# Work instruction
Reproduce exactly, and only, the lines of the material below running from the line bearing "trust within the" through the line bearing "Dadish 2 is an". Leave any pictures out.

# Entries shown
——

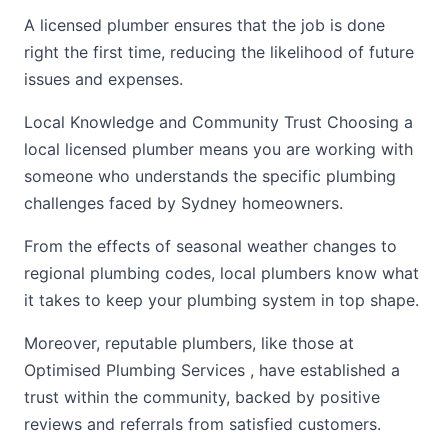
A licensed plumber ensures that the job is done
right the first time, reducing the likelihood of future
issues and expenses.
Local Knowledge and Community Trust Choosing a
local licensed plumber means you are working with
someone who understands the specific plumbing
challenges faced by Sydney homeowners.
From the effects of seasonal weather changes to
regional plumbing codes, local plumbers know what
it takes to keep your plumbing system in top shape.
Moreover, reputable plumbers, like those at
Optimised Plumbing Services , have established a
trust within the community, backed by positive
reviews and referrals from satisfied customers.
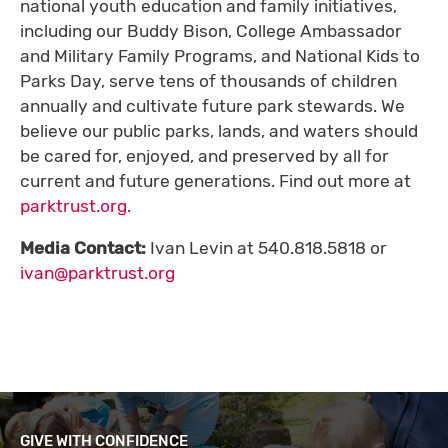
national youth education and family initiatives,
including our Buddy Bison, College Ambassador
and Military Family Programs, and National Kids to
Parks Day, serve tens of thousands of children
annually and cultivate future park stewards. We
believe our public parks, lands, and waters should
be cared for, enjoyed, and preserved by all for
current and future generations. Find out more at
parktrust.org.
Media Contact:
Ivan Levin at 540.818.5818 or
ivan@parktrust.org
GIVE WITH CONFIDENCE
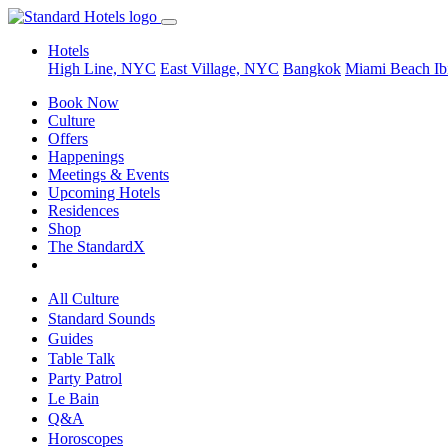
Hotels
High Line, NYC
East Village, NYC
Bangkok
Miami Beach
Ib
Book Now
Culture
Offers
Happenings
Meetings & Events
Upcoming Hotels
Residences
Shop
The StandardX
All Culture
Standard Sounds
Guides
Table Talk
Party Patrol
Le Bain
Q&A
Horoscopes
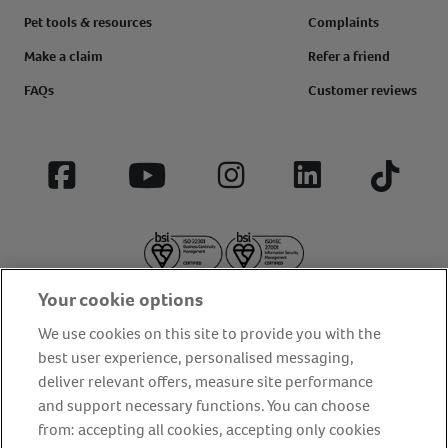
Pet tools & resources
Complaints
Make a claim
Refer a friend
FAQs
Customer reviews
Facebook
YouTube
Instagram
LinkedIn
Tiktok
Your cookie options
We use cookies on this site to provide you with the
best user experience, personalised messaging,
deliver relevant offers, measure site performance
About us
Privacy Policy
Cookie Policy
and support necessary functions. You can choose
from: accepting all cookies, accepting only cookies
Terms and conditions
Media Centre
Our Friends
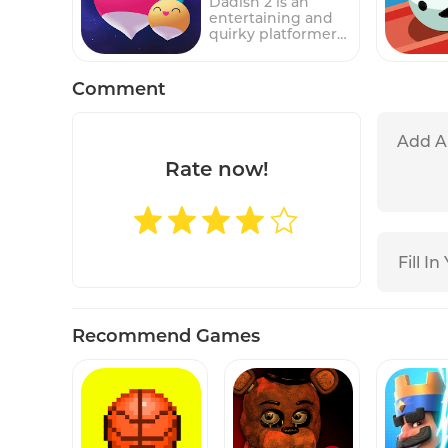
Dadish 2 is an
such as other cars,
entertaining and
walls, and barriers,
quirky platformer
that must be
game featuring a
navigated around
radish who is also a
to reach the exit.In
dad, hence the
Comment
the game, players
name "Dadish." In
must use their
this sequel to the
logic and problem-
original game,
solving skills to
players control
move the other
Dadish as he
Rate now!
cars around the
embarks on an
parking lot and
adventure to
create a path for
rescue his lost
the main car to
children.
escape. The game's
Throughout the
simple but
game, players will
challenging
navigate through
gameplay makes it
various challenging
suitable for players
levels filled with
of all ages, while its
obstacles, enemies,
increasingly
Recommend Games
and puzzles.Players
difficult levels
must use their
provide a
skills and quick
challenge for even
reflexes to guide
the most skilled
Dadish safely
players.Parking
through each level,
Jam 3D features a
jumping over gaps,
colorful and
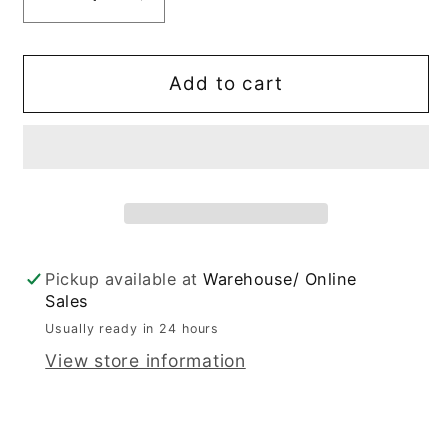
Decrease
Increase
quantity
quantity
for
for
&quot;I&#39;m
&quot;I&#39;m
Add to cart
world
world
wide
wide
Baby&quot;
Baby&quot;
T
T
Shirt
Shirt
Pickup available at
Warehouse/ Online
Sales
Usually ready in 24 hours
View store information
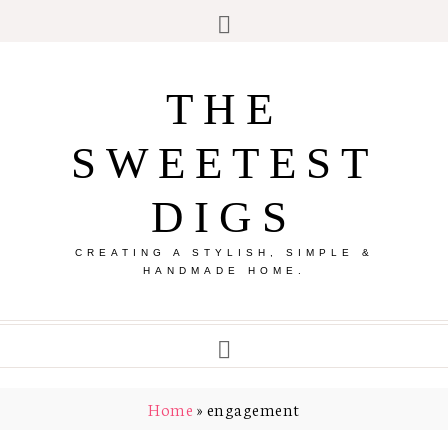
THE
SWEETEST
DIGS
CREATING A STYLISH, SIMPLE &
HANDMADE HOME.
Home
»
engagement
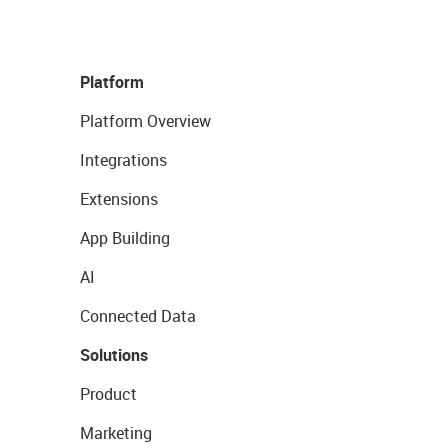
Platform
Platform Overview
Integrations
Extensions
App Building
AI
Connected Data
Solutions
Product
Marketing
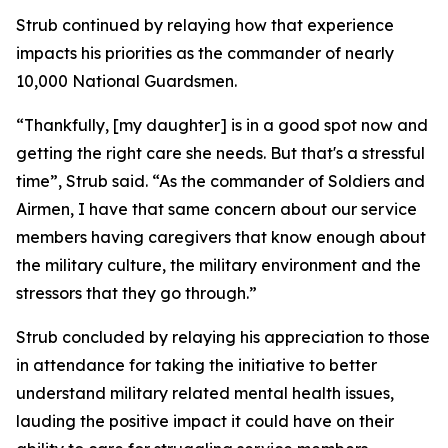
Strub continued by relaying how that experience
impacts his priorities as the commander of nearly
10,000 National Guardsmen.
“Thankfully, [my daughter] is in a good spot now and
getting the right care she needs. But that's a stressful
time”, Strub said. “As the commander of Soldiers and
Airmen, I have that same concern about our service
members having caregivers that know enough about
the military culture, the military environment and the
stressors that they go through.”
Strub concluded by relaying his appreciation to those
in attendance for taking the initiative to better
understand military related mental health issues,
lauding the positive impact it could have on their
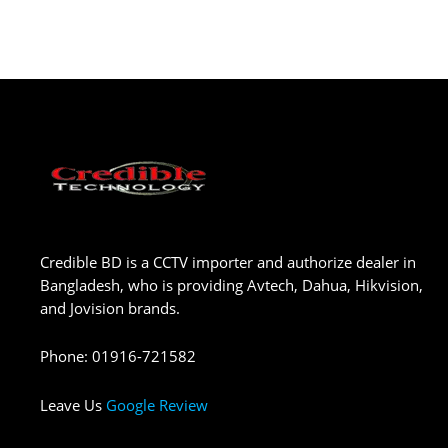
Credible BD is a CCTV importer and authorize dealer in
Bangladesh, who is providing Avtech, Dahua, Hikvision,
and Jovision brands.
Phone
:
01916-721582
Leave Us
Google Review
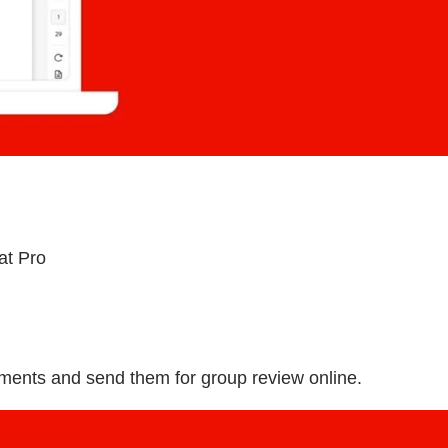
at Pro
uments and send them for group review online.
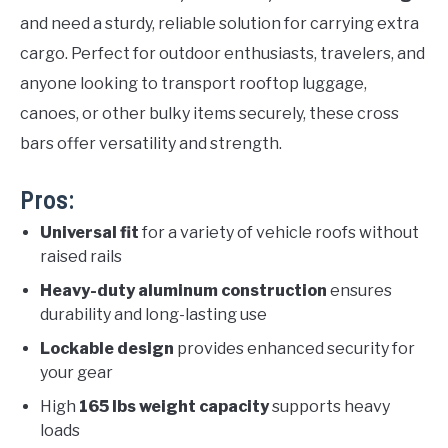
and need a sturdy, reliable solution for carrying extra
cargo. Perfect for outdoor enthusiasts, travelers, and
anyone looking to transport rooftop luggage,
canoes, or other bulky items securely, these cross
bars offer versatility and strength.
Pros:
Universal fit
for a variety of vehicle roofs without
raised rails
Heavy-duty aluminum construction
ensures
durability and long-lasting use
Lockable design
provides enhanced security for
your gear
High
165 lbs weight capacity
supports heavy
loads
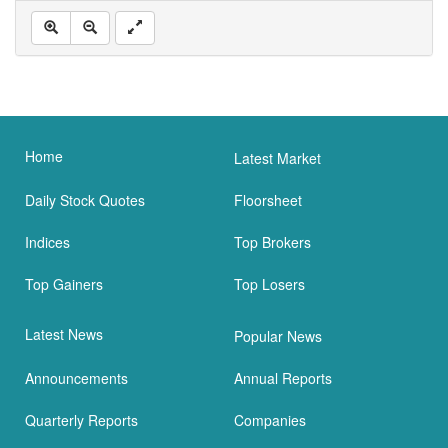
Home
Latest Market
Daily Stock Quotes
Floorsheet
Indices
Top Brokers
Top Gainers
Top Losers
Latest News
Popular News
Announcements
Annual Reports
Quarterly Reports
Companies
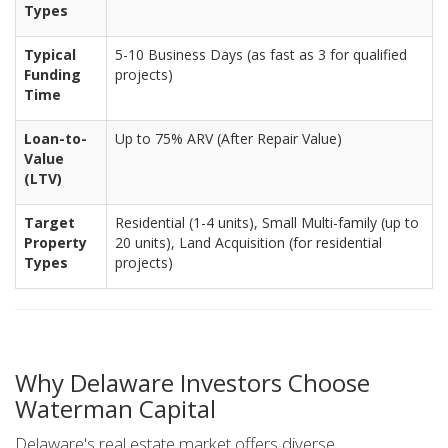
Types
Typical
5-10 Business Days (as fast as 3 for qualified
Funding
projects)
Time
Loan-to-
Up to 75% ARV (After Repair Value)
Value
(LTV)
Target
Residential (1-4 units), Small Multi-family (up to
Property
20 units), Land Acquisition (for residential
Types
projects)
Why Delaware Investors Choose
Waterman Capital
Delaware's real estate market offers diverse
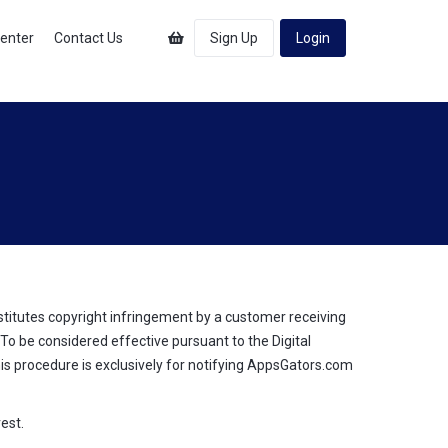
Center
Contact Us
Sign Up
Login
stitutes copyright infringement by a customer receiving
o be considered effective pursuant to the Digital
his procedure is exclusively for notifying AppsGators.com
est.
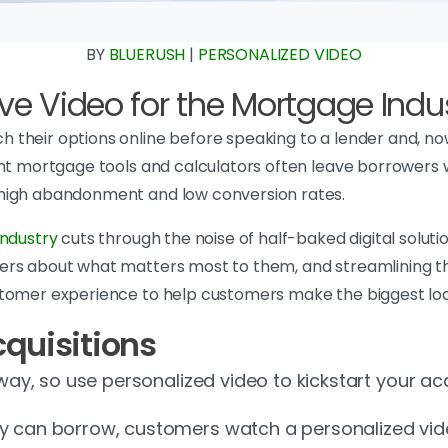
BY
BLUERUSH
|
PERSONALIZED VIDEO
ve Video for the Mortgage Indu
 their options online before speaking to a lender and, n
nt mortgage tools and calculators often leave borrowers wit
 high abandonment and low conversion rates.
industry
cuts through the noise of half-baked digital soluti
ers about what matters most to them, and streamlining th
tomer experience to help customers make the biggest loan 
quisitions
away, so use personalized video to kickstart your ac
ey can borrow, customers watch a personalized vi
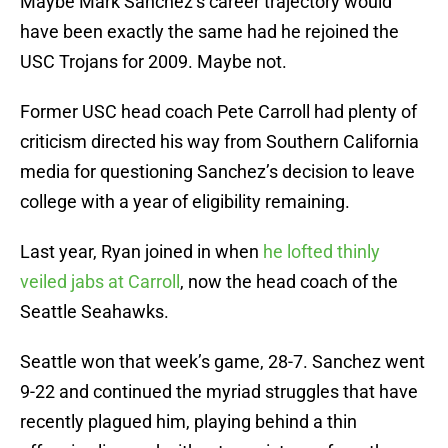
Maybe Mark Sanchez’s career trajectory would
have been exactly the same had he rejoined the
USC Trojans for 2009. Maybe not.
Former USC head coach Pete Carroll had plenty of
criticism directed his way from Southern California
media for questioning Sanchez’s decision to leave
college with a year of eligibility remaining.
Last year, Ryan joined in when
he lofted thinly
veiled jabs at Carroll
, now the head coach of the
Seattle Seahawks.
Seattle won that week’s game, 28-7. Sanchez went
9-22 and continued the myriad struggles that have
recently plagued him, playing behind a thin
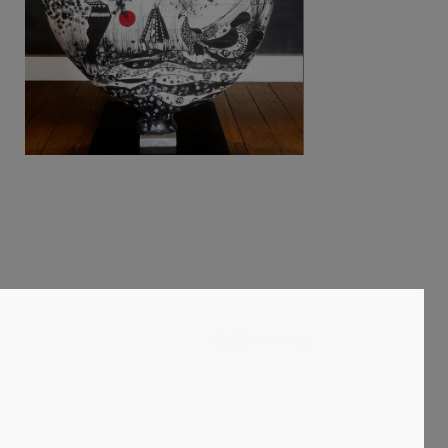
Standard sorting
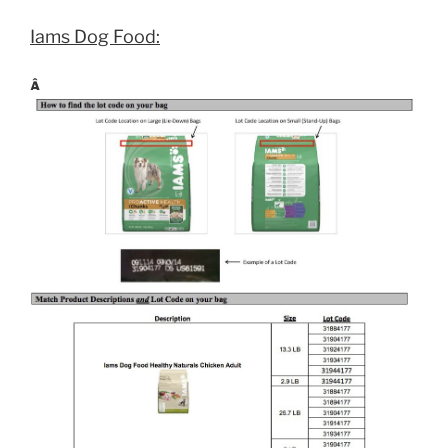
Iams Dog Food:
Â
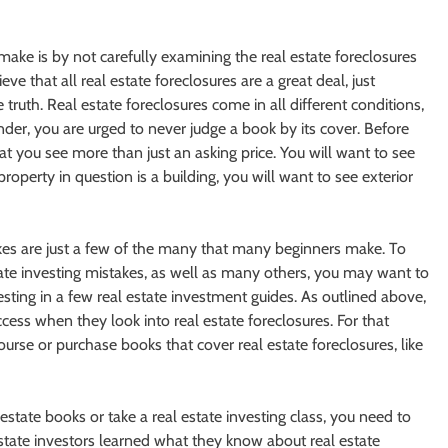
ake is by not carefully examining the real estate foreclosures
e that all real estate foreclosures are a great deal, just
e truth. Real estate foreclosures come in all different conditions,
der, you are urged to never judge a book by its cover. Before
at you see more than just an asking price. You will want to see
property in question is a building, you will want to see exterior
es are just a few of the many that many beginners make. To
te investing mistakes, as well as many others, you may want to
vesting in a few real estate investment guides. As outlined above,
cess when they look into real estate foreclosures. For that
urse or purchase books that cover real estate foreclosures, like
tate books or take a real estate investing class, you need to
state investors learned what they know about real estate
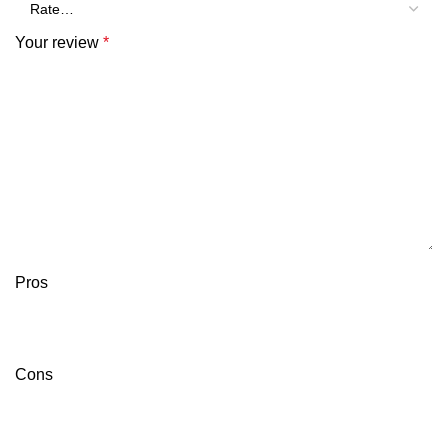
Your review
*
Pros
Cons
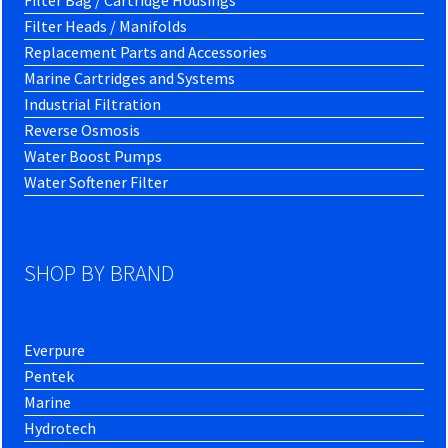
Filter Bag / Cartridge Housings
Filter Heads / Manifolds
Replacement Parts and Accessories
Marine Cartridges and Systems
Industrial Filtration
Reverse Osmosis
Water Boost Pumps
Water Softener Filter
SHOP BY BRAND
Everpure
Pentek
Marine
Hydrotech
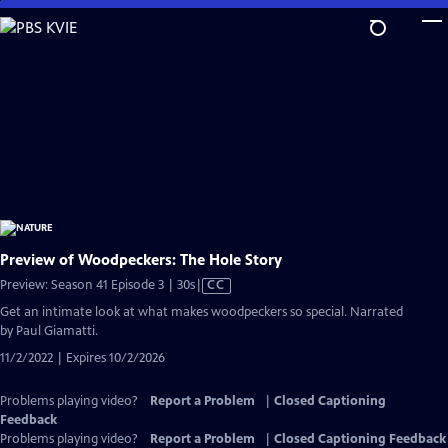
Skip
to
Main
Content
Preview of Woodpeckers: The Hole Story
Video
Preview: Season 41 Episode 3 | 30s
|
CC
has
Get an intimate look at what makes woodpeckers so special. Narrated
Closed
by Paul Giamatti.
Captions
11/2/2022 | Expires 10/2/2026
Problems playing video?
Report a Problem
|
Closed Captioning
Feedback
Problems playing video?
Report a Problem
|
Closed Captioning Feedback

——

# Solution for this problem
trust within the community, backed by positive
reviews and referrals from satisfied customers.
national youth education and family initiatives,
including our Buddy Bison, College Ambassador
and Military Family Programs, and National Kids to
Parks Day, serve tens of thousands of children
annually and cultivate future park stewards. We
believe our public parks, lands, and waters should
be cared for, enjoyed, and preserved by all for
current and future generations. Find out more at
parktrust.org.
Media Contact:
Ivan Levin at 540.818.5818 or
ivan@parktrust.org
GIVE WITH CONFIDENCE
Hotels
High Line, NYC
East Village, NYC
Bangkok
Miami Beach
Ib
Book Now
Culture
Offers
Happenings
Meetings & Events
Upcoming Hotels
Residences
Shop
The StandardX
All Culture
Standard Sounds
Guides
Table Talk
Party Patrol
Le Bain
Q&A
Horoscopes
Pet tools & resources
Complaints
Make a claim
Refer a friend
FAQs
Customer reviews
Facebook
YouTube
Instagram
LinkedIn
Tiktok
Your cookie options
We use cookies on this site to provide you with the
best user experience, personalised messaging,
deliver relevant offers, measure site performance
About us
Privacy Policy
Cookie Policy
and support necessary functions. You can choose
from: accepting all cookies, accepting only cookies
Terms and conditions
Media Centre
Our Friends
Dadish 2 is an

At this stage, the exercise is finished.